Confira a íntegra da entrevista:
Uma das reivindicações das entidades de defesa da diversidade cultural é o direito de produzir e divulgar cultura local, ainda que com reserva de mercado. Como o senhor vê isso?
É certo que seja assim. É uma luta enorme, uma luta internacional. No país é uma luta de caráter mais nacional que estadual. Aqui na Bahia a gente uniu a política do audiovisual com a radiodifusão, então a nossa TV é pública e incentiva e fomenta a produção de conteúdos. Temos feito muitos editais e licitações, para produzir o mínimo possível e fomentar o máximo possível.
Explique um pouco melhor isso, produzir o mínimo possível fomentando o máximo?
(Risos) A TVE produz jornalismo, mas tudo aquilo que é conteúdo especial, como documentários, programas temáticos, como sobre o carnaval, existe uma licitação para produzir mini-documentários produzidos em várias partes da cidade, para que possam dar uma visibilidade ao todo, não só aos grandes desfiles. Então é isso que eu digo, produzir menos e fomentar mais. Quando se faz isso você injeta recursos no mercado.
É uma forma de distribuição de renda?
Sim, pequenas produtoras e jovens cineastas que entram no mercado e que produzem coisas de qualidade, como clipes de música. Fazemos muito editais para conteúdos, mini-séries, pilotos de programas. Então você tem um veículo de televisão pública e tem a política do audiovisual. Temos incentivado os cineclubes e a difusão do cinema.
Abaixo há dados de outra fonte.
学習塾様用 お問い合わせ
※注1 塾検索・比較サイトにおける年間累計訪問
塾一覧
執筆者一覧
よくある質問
Ainda é muito pouco, mas é o que podemos fazer no nível estadual. Mas é uma briga nacional.
Se a produção cultural é boa e de qualidade, precisa de reserva de mercado, precisa de lei e incentivo público?
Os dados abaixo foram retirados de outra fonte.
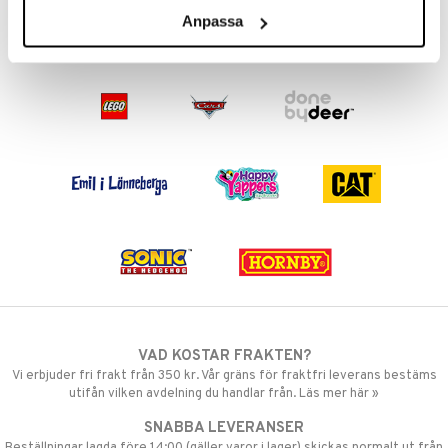
Anpassa
VAD KOSTAR FRAKTEN?
Vi erbjuder fri frakt från 350 kr. Vår gräns för fraktfri leverans bestäms
utifån vilken avdelning du handlar från. Läs mer här »
SNABBA LEVERANSER
Beställningar lagda före 14:00 (gäller varor i lager) skickas normalt ut från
Precisa, porque a cultura é um processo. A gente está acostumado, por uma política anterior, a consumir muito mais um produto que vem de fora, em especial dos Estados Unidos, do que nossa própria produção audivisual.
O senhor vê isso como imposição ou como algo que foi construído a partir do gosto popular?
Foi uma construção a partir de permissividade. Permitimos que acontecesse, talvez por falta de uma produção local, pelo investimento incrível do governo americano em sua própria produção cinematográfica. Então ficamos para trás. Na medida em que ganhamos competência e
fôlego para ter uma produção maior como agora, quando temos uma diversidade de um cinema que é, entre muitas aspas, comercial, de entretenimento até o cinema de reflexão, de instigação e mudança, temos uma gama enorme de produção audiovisual que precisa ser vista.
Mas as pessoas querem ver?
Não é que a produção não tenha qualidade, mas é que estamos acostumados a uma estética. A gente que eu falo é o senso comum. Estamos acostumados até a uma sonoridade de língua. Evidente que isto tem se modificado com as políticas de incentivo. Existem políticas que não são apenas para garantir um mercado, mas também para impedir que todos os recursos saiam do País. Você tem um lançamento de um filme internacional com várias cópias em vários cinemas ao mesmo tempo, competindo com a produção local e impedindo muitas vezes o fomento da produção local. Então, é uma forma de todo mundo sair ganhando. Não se trata de impedir que o cinema americano venha para cá, mas que a gente também possa distribuir nossos filmes fora daqui, que a gente seja visto fora daqui.
O repórter viajou a convite da produção do 1° Encontro Internacional da Diversidade Cultural.